The next morning Naomi was smiling as she walked to work. Everybody complemented her on her new silver necklace, everyone in the Staff Room at tea break wanted to touch it and it was oh so cold to the touch!

“Where did you get such and unusual chain?” Vikki asked.

“I found it in the canal, I dropped my knitting and fell head over heels…SPLASH!”
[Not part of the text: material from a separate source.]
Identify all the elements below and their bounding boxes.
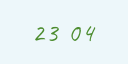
staticText: 23 04: [32, 16, 96, 49]
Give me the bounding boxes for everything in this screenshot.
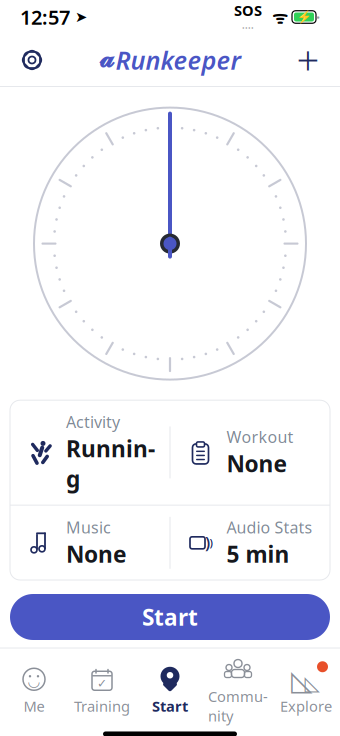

Naomi told them all about her adventure in the giant shrimp and her colleagues laughed, others raised an eyebrow because Naomi had always been a good storyteller. Vikki noticed the book that she had been reading was still on the staff room table. The lucky feather she had found in her own hair a few nights before was still sticking out of it. She picked it up and opened the book at the feather, it marked a different chapter: ‘How to Capture a Kelpie’.

A set of instructions followed…a silver bridal…magic power’… Vikki knew that Naomi was one of the smartest Librarians and if anyone could tame a Kelpie it would be Naomi, for a Kelpie’s power lies in its silver bridal and that was now in Naomi’s possession.